Aborted donor hepatectomy in living donor liver transplantation: lessons learned
Background: Aborted donor hepatectomy (ADH) during any stage of living donor hepatectomy (LDH) is a rare event. We describe our experience and discuss the lessons from these events.
Methods: From September 2005 to January 2019, 77 of 2 031 (3.79%) LDH were aborted at various stages of surgical procedure due to donor or recipient related reasons. Demographic and clinical data of aborted donor candidates and the clinical course of their potential recipients were analysed.

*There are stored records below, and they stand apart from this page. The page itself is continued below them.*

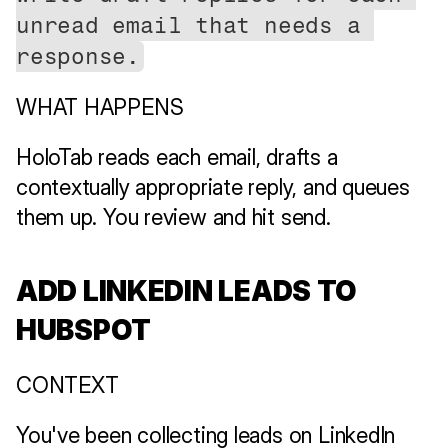
unread email that needs a 
response.
WHAT HAPPENS
HoloTab reads each email, drafts a 
contextually appropriate reply, and queues 
them up. You review and hit send.
ADD LINKEDIN LEADS TO 
HUBSPOT
CONTEXT
You've been collecting leads on LinkedIn 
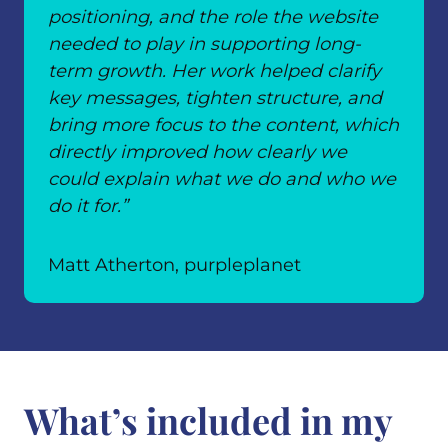
positioning, and the role the website
needed to play in supporting long-
term growth. Her work helped clarify
key messages, tighten structure, and
bring more focus to the content, which
directly improved how clearly we
could explain what we do and who we
do it for.”
Matt Atherton, purpleplanet
What’s included in my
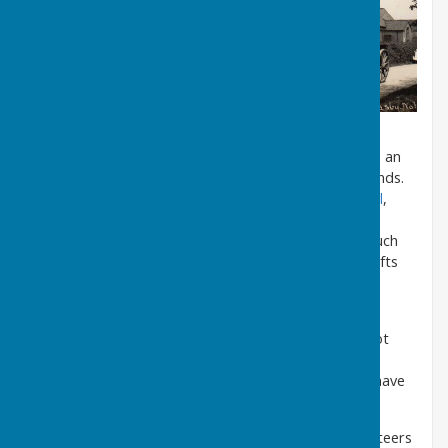
Over the years it has been extended and brought to an
attractive and up-to-date standard for uses of all kinds.
It is used regularly for meetings of the
Parish Council
,
the
WI
, the
Local History Society
and the
Bleasby
Playgroup
and for a host of other group activities such
as
Yoga
classes, the
Wednesday Group
for arts, crafts
and table games.
It is also great for events such as children’s parties,
suppers and fund-raising coffee mornings etc. It’s not
quite big enough for full-scale dances but lots of
‘dramatic’ performances and other entertainments have
taken place there.
The Village Hall is run by a small committee of volunteers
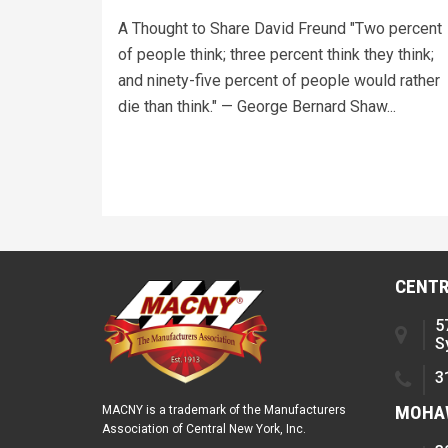
A Thought to Share David Freund "Two percent
of people think; three percent think they think;
and ninety-five percent of people would rather
die than think." — George Bernard Shaw...
CENTR
5
S
3
MOHAW
MACNY is a trademark of the Manufacturers
Association of Central New York, Inc.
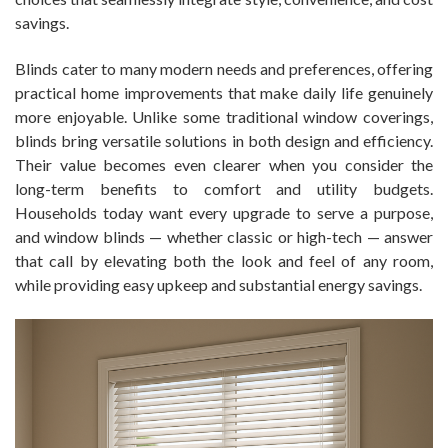
savings.
Blinds cater to many modern needs and preferences, offering
practical home improvements that make daily life genuinely
more enjoyable. Unlike some traditional window coverings,
blinds bring versatile solutions in both design and efficiency.
Their value becomes even clearer when you consider the
long-term benefits to comfort and utility budgets.
Households today want every upgrade to serve a purpose,
and window blinds — whether classic or high-tech — answer
that call by elevating both the look and feel of any room,
while providing easy upkeep and substantial energy savings.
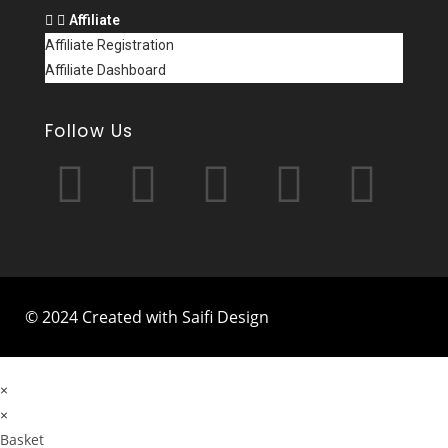
Affiliate
Affiliate Registration
Affiliate Dashboard
Follow Us
© 2024 Created with Saifi Design
×
×
Basket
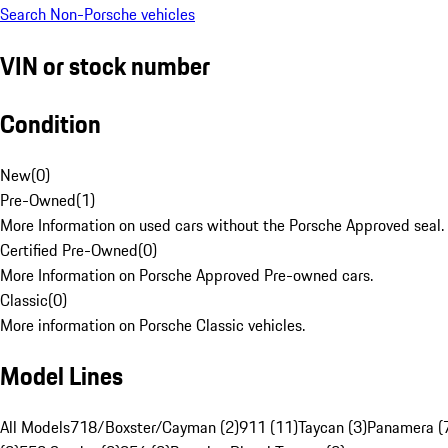
Search Non-Porsche vehicles
VIN or stock number
Condition
New
(
0
)
Pre-Owned
(
1
)
More Information on used cars without the Porsche Approved seal.
Certified Pre-Owned
(
0
)
More Information on Porsche Approved Pre-owned cars.
Classic
(
0
)
More information on Porsche Classic vehicles.
Model Lines
All Models
718/Boxster/Cayman (2)
911 (11)
Taycan (3)
Panamera (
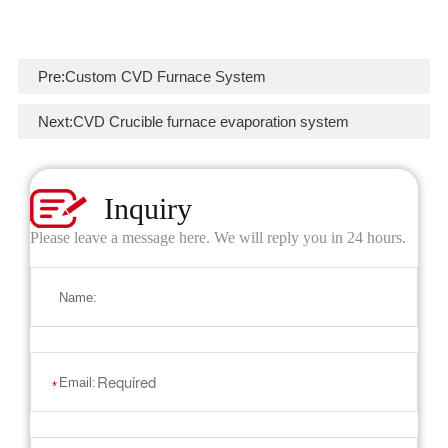
Pre:
Custom CVD Furnace System
Next:
CVD Crucible furnace evaporation system
Inquiry
Please leave a message here. We will reply you in 24 hours.
Name:
Email:
*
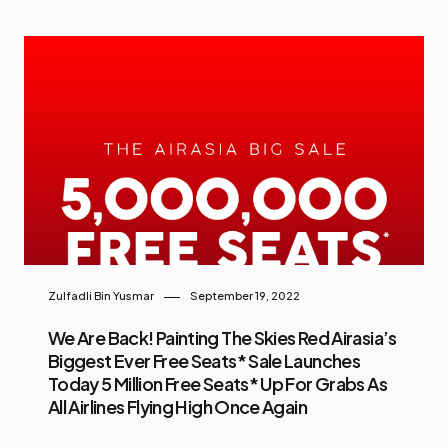
Zulfadli Bin Yusmar
September 19, 2022
We Are Back! Painting The Skies Red Airasia’s
Biggest Ever Free Seats* Sale Launches
Today 5 Million Free Seats* Up For Grabs As
All Airlines Flying High Once Again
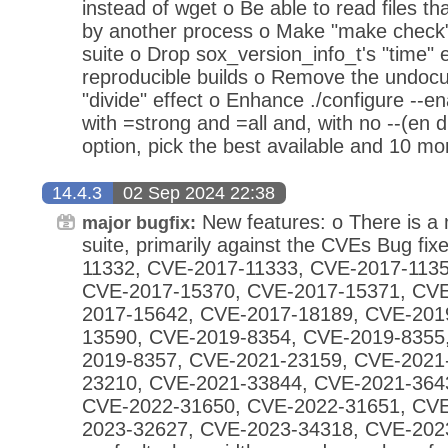
instead of wget o Be able to read files that
by another process o Make "make check" 
suite o Drop sox_version_info_t's "time" 
reproducible builds o Remove the undoc
"divide" effect o Enhance ./configure --e
with =strong and =all and, with no --(en d
option, pick the best available and 10 mo
14.4.3
02 Sep 2024 22:38
New features: o There is a 
major bugfix:
suite, primarily against the CVEs Bug fi
11332, CVE-2017-11333, CVE-2017-1135
CVE-2017-15370, CVE-2017-15371, CVE
2017-15642, CVE-2017-18189, CVE-201
13590, CVE-2019-8354, CVE-2019-8355
2019-8357, CVE-2021-23159, CVE-2021
23210, CVE-2021-33844, CVE-2021-364
CVE-2022-31650, CVE-2022-31651, CVE
2023-32627, CVE-2023-34318, CVE-2023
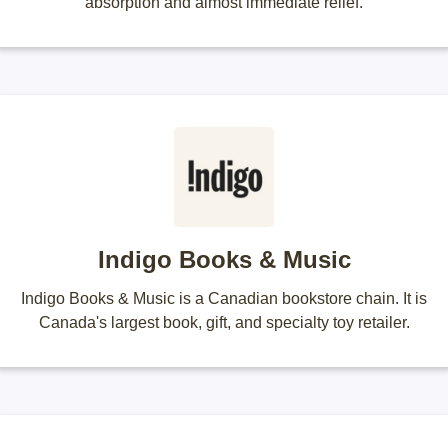
absorption and almost immediate relief.
Indigo Books & Music
Indigo Books & Music is a Canadian bookstore chain. It is
Canada's largest book, gift, and specialty toy retailer.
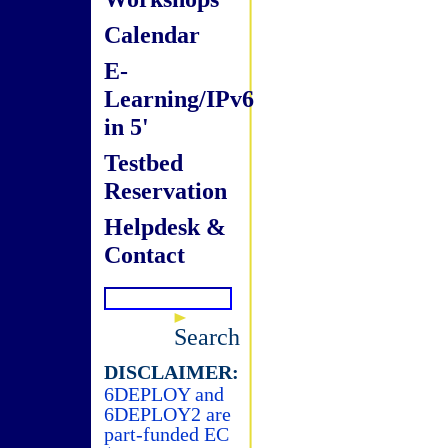
Calendar
E-
Learning/IPv6
in 5'
Testbed
Reservation
Helpdesk &
Contact
Search
DISCLAIMER:
6DEPLOY and
6DEPLOY2 are
part-funded EC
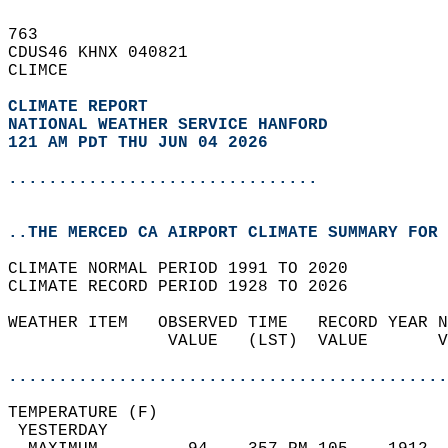
763   
CDUS46 KHNX 040821  
CLIMCE  
CLIMATE REPORT 
NATIONAL WEATHER SERVICE HANFORD
121 AM PDT THU JUN 04 2026
...............................
..THE MERCED CA AIRPORT CLIMATE SUMMARY FOR 
CLIMATE NORMAL PERIOD 1991 TO 2020  
CLIMATE RECORD PERIOD 1928 TO 2026  
WEATHER ITEM   OBSERVED TIME   RECORD YEAR N
                VALUE   (LST)  VALUE       V
                                            
............................................
TEMPERATURE (F)                             
 YESTERDAY                                  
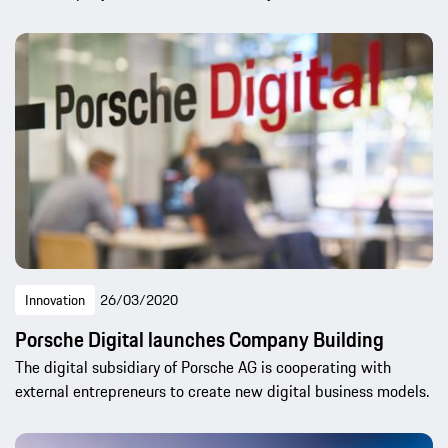
Innovation
26/03/2020
Porsche Digital launches Company Building
The digital subsidiary of Porsche AG is cooperating with
external entrepreneurs to create new digital business models.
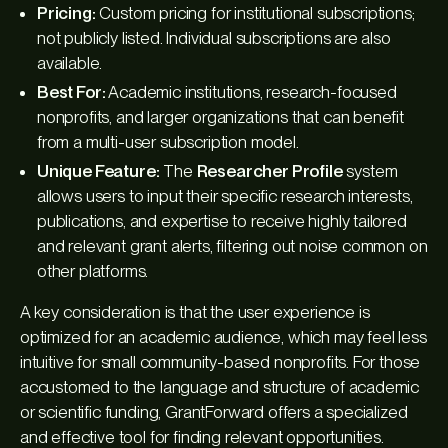
Pricing:
Custom pricing for institutional subscriptions;
not publicly listed. Individual subscriptions are also
available.
Best For:
Academic institutions, research-focused
nonprofits, and larger organizations that can benefit
from a multi-user subscription model.
Unique Feature:
The
Researcher Profile
system
allows users to input their specific research interests,
publications, and expertise to receive highly tailored
and relevant grant alerts, filtering out noise common on
other platforms.
A key consideration is that the user experience is
optimized for an academic audience, which may feel less
intuitive for small community-based nonprofits. For those
accustomed to the language and structure of academic
or scientific funding, GrantForward offers a specialized
and effective tool for finding relevant opportunities.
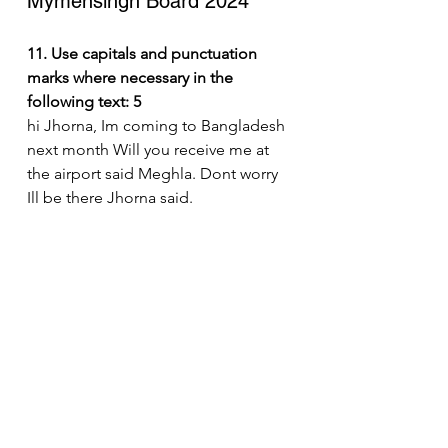
Mymensingh Board 2024
11. Use capitals and punctuation 
marks where necessary in the 
following text: 5
hi Jhorna, Im coming to Bangladesh 
next month Will you receive me at 
the airport said Meghla. Dont worry 
Ill be there Jhorna said.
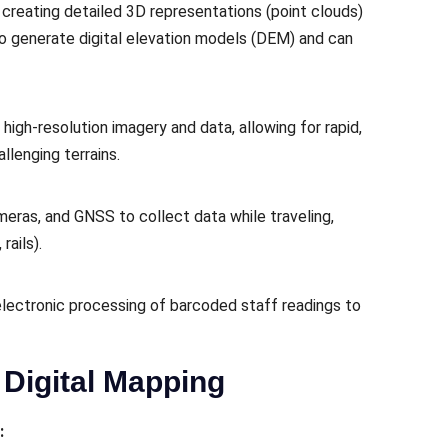
creating detailed 3D representations (point clouds)
 to generate digital elevation models (DEM) and can
high-resolution imagery and data, allowing for rapid,
llenging terrains.
meras, and GNSS to collect data while traveling,
rails).
electronic processing of barcoded staff readings to
Digital Mapping
:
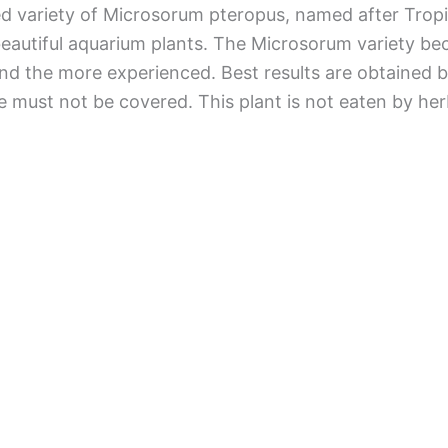
d variety of Microsorum pteropus, named after Tropic
beautiful aquarium plants. The Microsorum variety be
d the more experienced. Best results are obtained by 
 must not be covered. This plant is not eaten by her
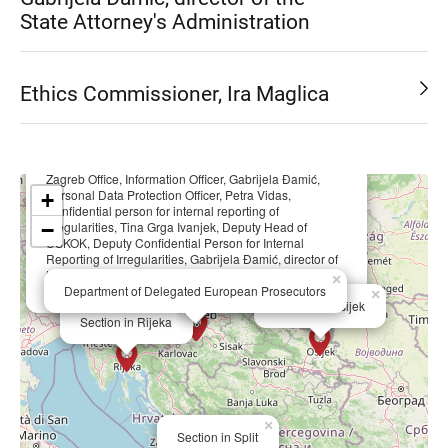
State Attorney's Administration
Ethics Commissioner, Ira Maglica
×
Zagreb Office, Information Officer, Gabrijela Đamić,
Personal Data Protection Officer, Petra Vidas,
+
Confidential person for internal reporting of
−
irregularities, Tina Grga Ivanjek, Deputy Head of
USKOK, Deputy Confidential Person for Internal
Reporting of Irregularities, Gabrijela Đamić, director of
the State Attorney's Administration, Ethics
×
Commissioner, Ira Maglica
Department of Delegated European Prosecutors
×
Section in Osijek
×
Section in Rijeka
×
Section in Split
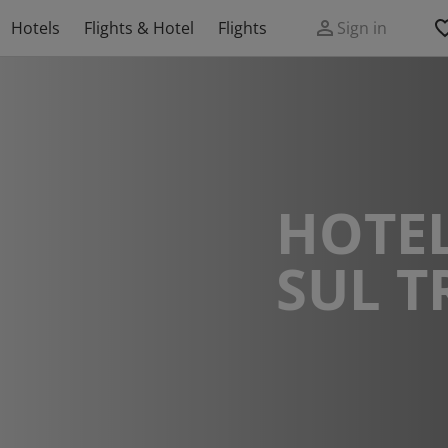
Hotels
Flights & Hotel
Flights
Sign in
HOTEL
SUL 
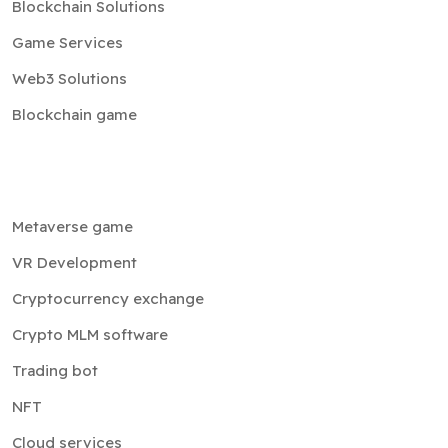
Blockchain Solutions
Game Services
Web3 Solutions
Blockchain game
Metaverse game
VR Development
Cryptocurrency exchange
Crypto MLM software
Trading bot
NFT
Cloud services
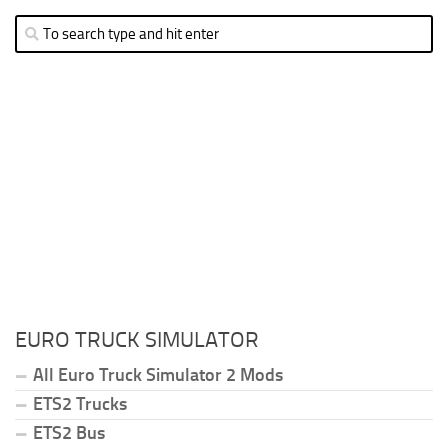
EURO TRUCK SIMULATOR
All Euro Truck Simulator 2 Mods
ETS2 Trucks
ETS2 Bus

Results: LDH of 77 donor candidates was aborted due to donor (n = 53) or recipient (n = 24) related reasons. The most common donor related reason was the quality of liver parenchyma (n = 31). The most common recipient related reason was haemodynamic instability (n = 11). Twenty-three recipients underwent either living donor liver transplantation (LDLT) (n = 21) or deceased donor liver transplantation (DDLT) (n = 2) at a median of 6 days following ADH. In one aborted due to a donor reason and two aborted for recipient reasons, LDLT was performed using the same donor candidates. Thirty-six recipients had no liver transplantation (LT) and died a median of 17.5 days following ADH.
Conclusions: We believe that ADH will decrease with experience and meticulous preoperative clinical and radiological evaluations. Abandoning the donor hepatectomy is always a valid option at any stage of the surgery when the unexpected is encountered.